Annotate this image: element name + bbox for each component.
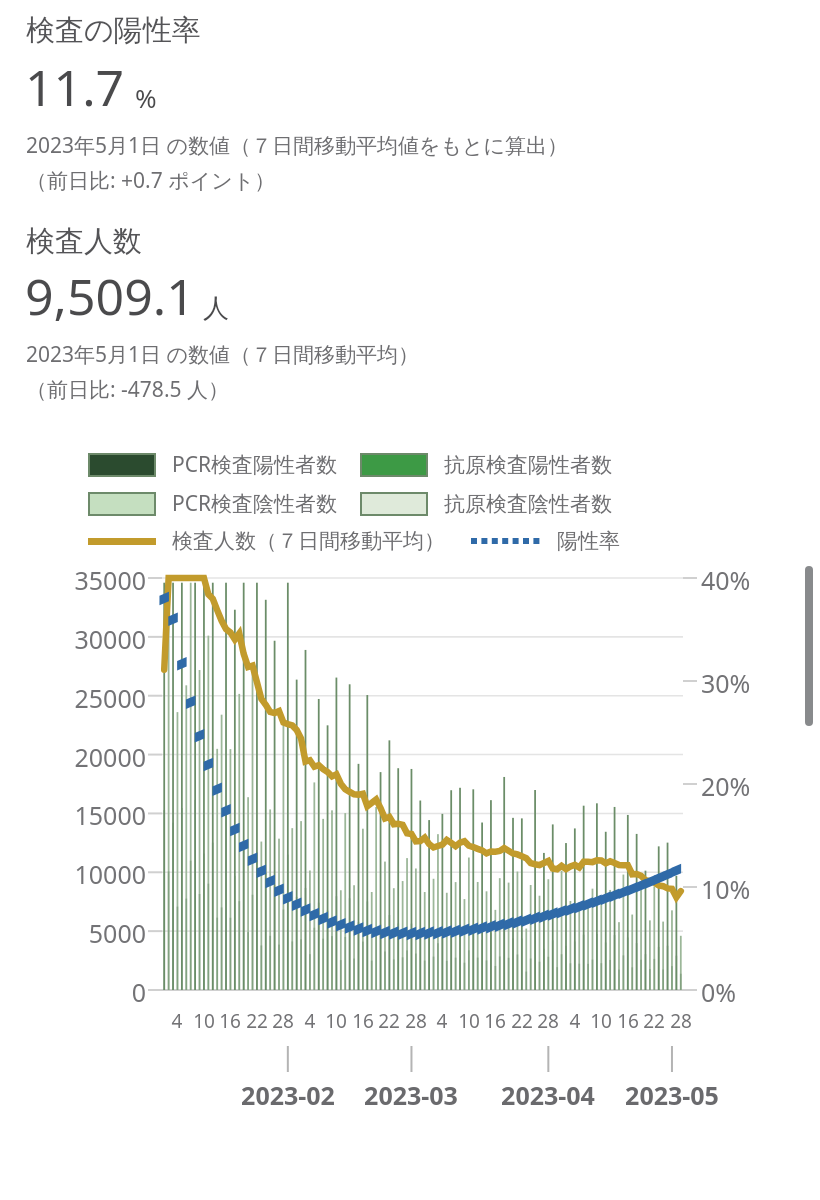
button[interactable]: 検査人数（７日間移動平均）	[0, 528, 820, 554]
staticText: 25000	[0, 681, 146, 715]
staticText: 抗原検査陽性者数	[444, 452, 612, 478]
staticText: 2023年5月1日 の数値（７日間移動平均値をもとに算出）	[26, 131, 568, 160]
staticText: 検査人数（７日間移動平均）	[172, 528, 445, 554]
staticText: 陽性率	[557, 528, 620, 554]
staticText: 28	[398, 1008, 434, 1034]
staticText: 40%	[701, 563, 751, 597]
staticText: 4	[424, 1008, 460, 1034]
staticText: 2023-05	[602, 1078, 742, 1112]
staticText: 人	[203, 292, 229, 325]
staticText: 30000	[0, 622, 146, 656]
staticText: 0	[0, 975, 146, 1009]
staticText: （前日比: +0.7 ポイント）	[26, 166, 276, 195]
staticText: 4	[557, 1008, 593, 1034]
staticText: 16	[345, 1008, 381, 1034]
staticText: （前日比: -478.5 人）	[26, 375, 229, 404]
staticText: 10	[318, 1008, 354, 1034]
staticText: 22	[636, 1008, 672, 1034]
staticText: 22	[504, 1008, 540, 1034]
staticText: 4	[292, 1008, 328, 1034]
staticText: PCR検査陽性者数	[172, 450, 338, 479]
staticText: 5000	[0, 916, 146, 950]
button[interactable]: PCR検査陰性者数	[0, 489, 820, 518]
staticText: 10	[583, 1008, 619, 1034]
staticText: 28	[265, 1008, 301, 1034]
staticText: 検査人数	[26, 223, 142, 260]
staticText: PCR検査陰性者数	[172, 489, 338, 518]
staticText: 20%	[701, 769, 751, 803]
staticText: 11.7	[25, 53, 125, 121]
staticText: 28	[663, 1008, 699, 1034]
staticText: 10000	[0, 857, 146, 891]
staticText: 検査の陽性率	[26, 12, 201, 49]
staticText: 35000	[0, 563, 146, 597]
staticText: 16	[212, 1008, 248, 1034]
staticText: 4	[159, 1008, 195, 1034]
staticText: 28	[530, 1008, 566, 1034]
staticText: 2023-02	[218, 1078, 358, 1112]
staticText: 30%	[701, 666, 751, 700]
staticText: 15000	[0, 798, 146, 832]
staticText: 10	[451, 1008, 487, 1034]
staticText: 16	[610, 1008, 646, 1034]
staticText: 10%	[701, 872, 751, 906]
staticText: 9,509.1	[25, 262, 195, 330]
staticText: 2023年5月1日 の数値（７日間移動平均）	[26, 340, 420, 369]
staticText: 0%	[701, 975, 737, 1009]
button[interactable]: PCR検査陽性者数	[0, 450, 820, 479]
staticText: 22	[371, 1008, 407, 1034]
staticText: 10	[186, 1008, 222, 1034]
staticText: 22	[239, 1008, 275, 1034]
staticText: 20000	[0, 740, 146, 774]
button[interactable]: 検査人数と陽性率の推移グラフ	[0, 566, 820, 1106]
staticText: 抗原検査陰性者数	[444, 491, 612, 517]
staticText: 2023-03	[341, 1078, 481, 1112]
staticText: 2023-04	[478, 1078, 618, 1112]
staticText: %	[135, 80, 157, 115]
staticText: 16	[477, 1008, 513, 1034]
━━━━
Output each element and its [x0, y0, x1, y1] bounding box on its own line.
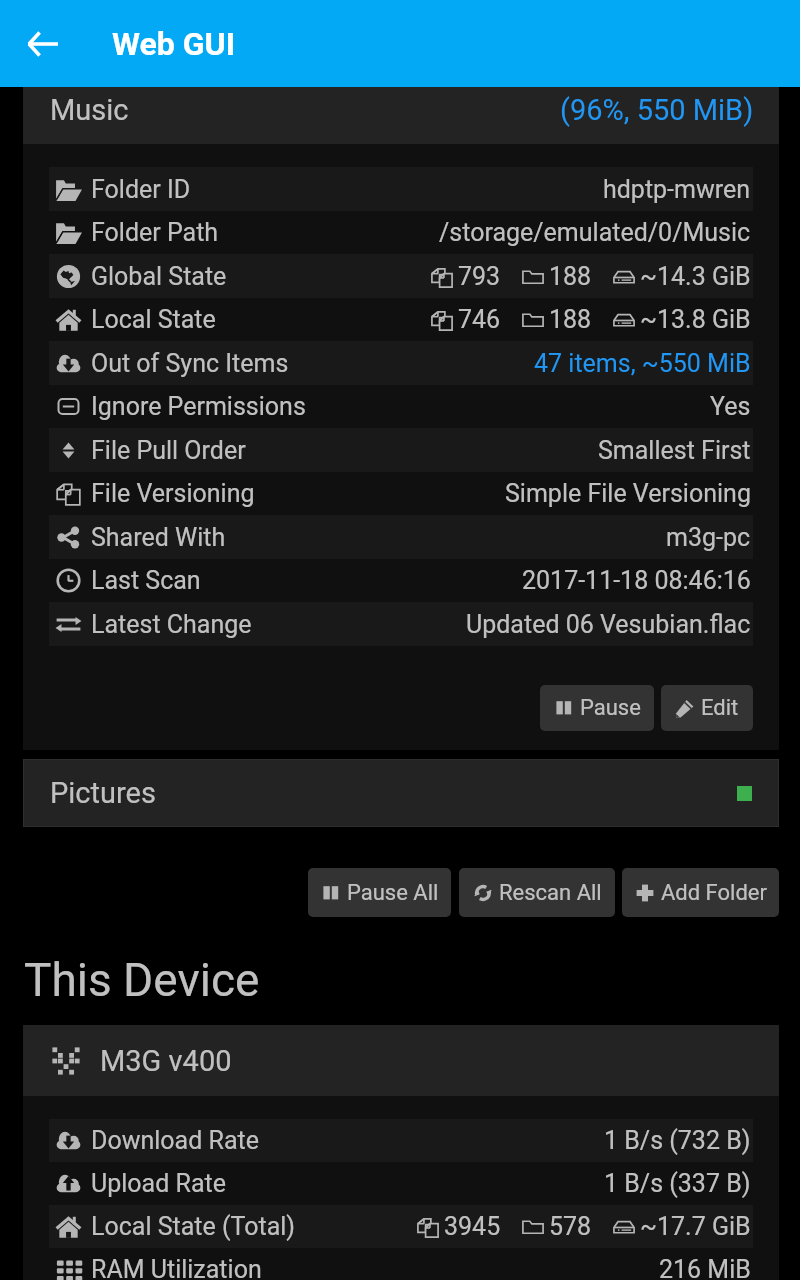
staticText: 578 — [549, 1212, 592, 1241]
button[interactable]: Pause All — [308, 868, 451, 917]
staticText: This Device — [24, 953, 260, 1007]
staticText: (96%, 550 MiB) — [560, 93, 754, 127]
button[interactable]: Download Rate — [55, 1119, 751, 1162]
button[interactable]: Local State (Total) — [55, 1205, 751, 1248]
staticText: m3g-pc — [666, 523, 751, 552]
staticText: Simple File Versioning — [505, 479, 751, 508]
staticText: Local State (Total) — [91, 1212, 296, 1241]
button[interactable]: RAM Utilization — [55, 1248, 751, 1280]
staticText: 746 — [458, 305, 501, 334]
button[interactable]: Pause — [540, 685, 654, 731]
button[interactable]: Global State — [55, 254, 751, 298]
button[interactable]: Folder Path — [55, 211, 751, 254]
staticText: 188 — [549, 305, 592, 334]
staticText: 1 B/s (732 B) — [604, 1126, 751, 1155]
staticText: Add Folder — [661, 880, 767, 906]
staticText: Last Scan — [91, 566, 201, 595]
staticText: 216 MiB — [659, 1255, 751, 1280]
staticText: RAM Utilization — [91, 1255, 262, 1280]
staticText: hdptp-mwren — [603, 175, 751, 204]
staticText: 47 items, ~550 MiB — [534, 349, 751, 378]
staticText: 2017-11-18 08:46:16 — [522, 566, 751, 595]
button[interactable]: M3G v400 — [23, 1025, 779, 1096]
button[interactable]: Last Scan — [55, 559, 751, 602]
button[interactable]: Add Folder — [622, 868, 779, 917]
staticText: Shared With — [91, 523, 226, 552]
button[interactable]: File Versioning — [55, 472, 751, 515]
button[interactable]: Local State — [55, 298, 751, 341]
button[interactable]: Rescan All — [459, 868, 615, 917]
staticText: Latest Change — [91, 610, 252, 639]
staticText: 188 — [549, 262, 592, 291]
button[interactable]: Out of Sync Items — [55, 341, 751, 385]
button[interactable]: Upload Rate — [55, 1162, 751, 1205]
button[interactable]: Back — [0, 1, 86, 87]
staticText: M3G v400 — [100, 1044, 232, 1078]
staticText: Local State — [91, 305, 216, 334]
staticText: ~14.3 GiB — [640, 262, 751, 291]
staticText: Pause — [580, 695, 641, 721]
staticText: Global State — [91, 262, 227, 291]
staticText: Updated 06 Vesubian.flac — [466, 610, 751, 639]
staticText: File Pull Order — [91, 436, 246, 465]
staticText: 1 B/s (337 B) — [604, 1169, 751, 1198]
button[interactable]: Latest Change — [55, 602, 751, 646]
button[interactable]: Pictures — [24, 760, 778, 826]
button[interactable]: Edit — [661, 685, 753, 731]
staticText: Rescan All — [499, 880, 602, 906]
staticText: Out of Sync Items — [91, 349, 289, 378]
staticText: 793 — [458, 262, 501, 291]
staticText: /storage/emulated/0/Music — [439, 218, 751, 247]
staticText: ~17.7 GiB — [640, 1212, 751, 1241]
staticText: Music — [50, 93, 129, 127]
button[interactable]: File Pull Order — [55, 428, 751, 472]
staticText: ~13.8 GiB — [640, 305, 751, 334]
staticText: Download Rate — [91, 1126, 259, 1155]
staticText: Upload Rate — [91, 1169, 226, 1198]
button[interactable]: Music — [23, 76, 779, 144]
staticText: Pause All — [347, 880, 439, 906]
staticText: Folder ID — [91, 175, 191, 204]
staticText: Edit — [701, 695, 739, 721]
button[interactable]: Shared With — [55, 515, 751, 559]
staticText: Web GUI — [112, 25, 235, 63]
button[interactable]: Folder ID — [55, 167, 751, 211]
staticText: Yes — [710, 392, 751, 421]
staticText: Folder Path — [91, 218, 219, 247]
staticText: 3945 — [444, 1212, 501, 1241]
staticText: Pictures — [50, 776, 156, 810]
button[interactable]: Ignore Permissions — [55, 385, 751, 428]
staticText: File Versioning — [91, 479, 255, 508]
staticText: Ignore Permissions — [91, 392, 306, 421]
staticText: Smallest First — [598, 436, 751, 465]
━━━━
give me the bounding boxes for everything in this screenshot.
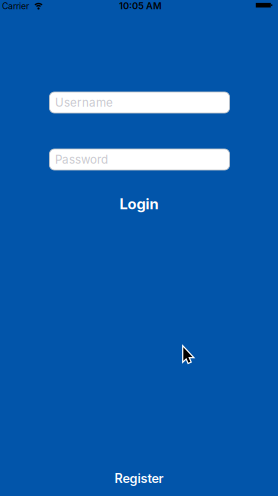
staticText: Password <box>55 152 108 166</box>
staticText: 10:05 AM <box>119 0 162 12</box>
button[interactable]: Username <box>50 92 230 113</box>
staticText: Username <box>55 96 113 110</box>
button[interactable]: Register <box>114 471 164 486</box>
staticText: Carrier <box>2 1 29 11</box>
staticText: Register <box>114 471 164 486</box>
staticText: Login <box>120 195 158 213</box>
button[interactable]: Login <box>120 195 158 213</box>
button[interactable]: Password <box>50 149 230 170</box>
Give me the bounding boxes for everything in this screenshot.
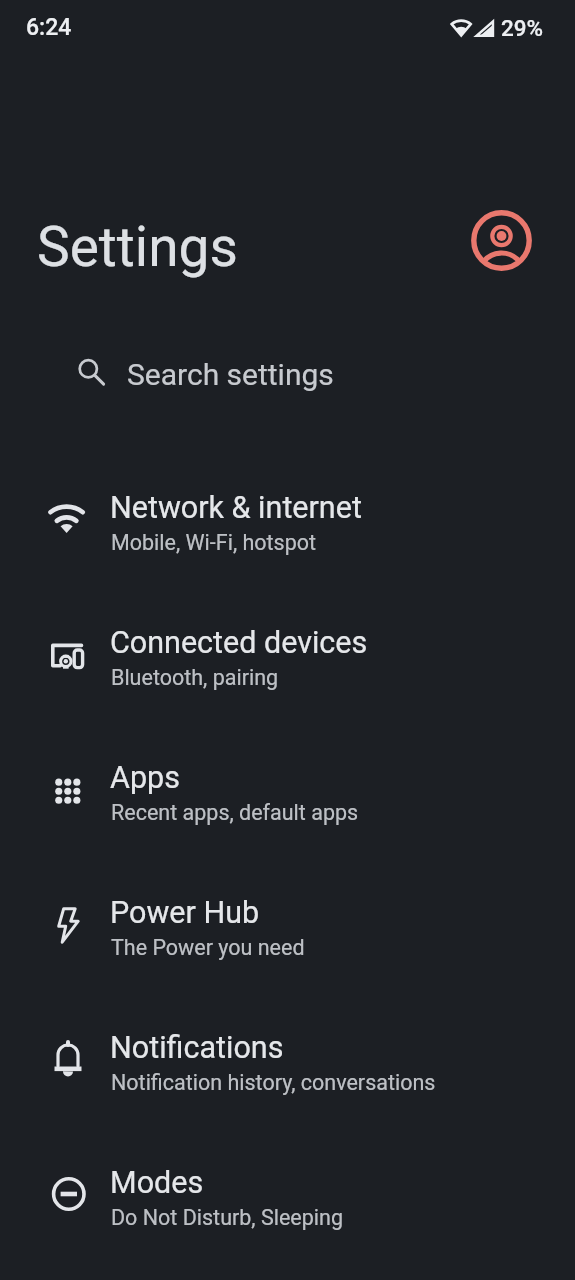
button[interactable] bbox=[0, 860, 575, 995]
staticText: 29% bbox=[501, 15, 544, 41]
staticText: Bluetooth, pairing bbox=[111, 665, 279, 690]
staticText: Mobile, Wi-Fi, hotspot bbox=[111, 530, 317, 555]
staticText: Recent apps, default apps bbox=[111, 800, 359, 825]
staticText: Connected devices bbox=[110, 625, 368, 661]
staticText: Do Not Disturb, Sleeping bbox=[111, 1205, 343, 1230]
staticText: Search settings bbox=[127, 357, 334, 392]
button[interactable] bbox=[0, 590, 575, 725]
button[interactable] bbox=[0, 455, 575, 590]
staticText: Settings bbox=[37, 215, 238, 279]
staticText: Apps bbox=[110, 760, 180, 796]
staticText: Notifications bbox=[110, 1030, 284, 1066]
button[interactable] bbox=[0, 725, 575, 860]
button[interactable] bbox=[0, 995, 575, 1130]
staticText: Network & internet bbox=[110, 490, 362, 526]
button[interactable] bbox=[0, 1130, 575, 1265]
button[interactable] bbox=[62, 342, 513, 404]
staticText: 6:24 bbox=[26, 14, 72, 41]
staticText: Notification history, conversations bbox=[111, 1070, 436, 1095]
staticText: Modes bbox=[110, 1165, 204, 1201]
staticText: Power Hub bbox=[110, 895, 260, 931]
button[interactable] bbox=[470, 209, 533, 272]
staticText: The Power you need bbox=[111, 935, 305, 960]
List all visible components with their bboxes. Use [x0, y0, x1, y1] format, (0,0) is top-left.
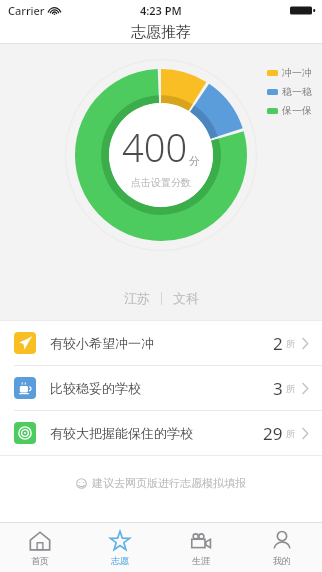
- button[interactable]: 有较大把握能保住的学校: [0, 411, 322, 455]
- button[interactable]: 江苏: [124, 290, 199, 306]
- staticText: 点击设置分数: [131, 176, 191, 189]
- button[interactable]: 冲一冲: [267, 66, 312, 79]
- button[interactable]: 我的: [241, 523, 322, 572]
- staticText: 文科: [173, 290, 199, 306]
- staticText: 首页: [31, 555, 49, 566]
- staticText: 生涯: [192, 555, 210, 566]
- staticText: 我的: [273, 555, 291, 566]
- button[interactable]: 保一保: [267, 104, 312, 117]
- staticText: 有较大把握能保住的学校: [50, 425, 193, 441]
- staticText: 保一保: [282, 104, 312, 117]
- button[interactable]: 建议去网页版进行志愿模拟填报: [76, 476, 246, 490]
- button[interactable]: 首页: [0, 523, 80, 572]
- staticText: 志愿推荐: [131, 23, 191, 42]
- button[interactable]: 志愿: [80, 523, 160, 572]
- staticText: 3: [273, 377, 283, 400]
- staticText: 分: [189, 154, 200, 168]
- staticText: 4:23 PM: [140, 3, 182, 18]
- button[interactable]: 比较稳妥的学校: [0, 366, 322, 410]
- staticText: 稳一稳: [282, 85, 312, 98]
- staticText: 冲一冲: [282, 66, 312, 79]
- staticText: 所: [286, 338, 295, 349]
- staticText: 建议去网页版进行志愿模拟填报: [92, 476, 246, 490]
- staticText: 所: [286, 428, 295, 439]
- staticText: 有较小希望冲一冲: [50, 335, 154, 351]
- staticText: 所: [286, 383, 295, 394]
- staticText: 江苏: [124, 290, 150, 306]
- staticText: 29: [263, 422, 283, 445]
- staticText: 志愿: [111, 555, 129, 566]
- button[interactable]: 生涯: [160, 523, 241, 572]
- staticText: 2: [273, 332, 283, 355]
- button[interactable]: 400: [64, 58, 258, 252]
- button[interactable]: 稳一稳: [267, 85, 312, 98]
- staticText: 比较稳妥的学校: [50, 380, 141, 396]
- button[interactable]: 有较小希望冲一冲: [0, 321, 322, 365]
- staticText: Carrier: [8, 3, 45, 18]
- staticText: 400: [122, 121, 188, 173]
━━━━
Task item:
The total of lines in the data that contain "Utilization" is all you should give.

Exercise answer:
2